[Excerpts from a dataset]
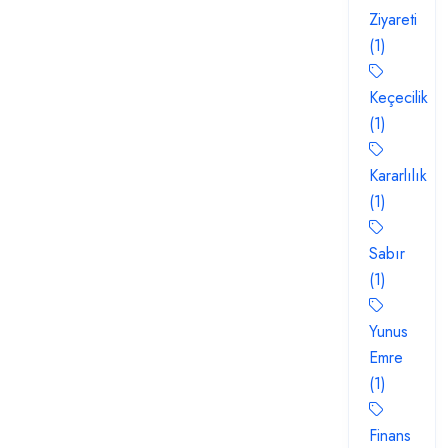
Ziyareti
(1)
Keçecilik
(1)
Kararlılık
(1)
Sabır
(1)
Yunus
Emre
(1)
Finans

## REQUIREMENT
Please give back the data above word for word, with no pictures included.

## EXERCISE OUTPUT
Ziyareti
(1)
Keçecilik
(1)
Kararlılık
(1)
Sabır
(1)
Yunus
Emre
(1)
Finans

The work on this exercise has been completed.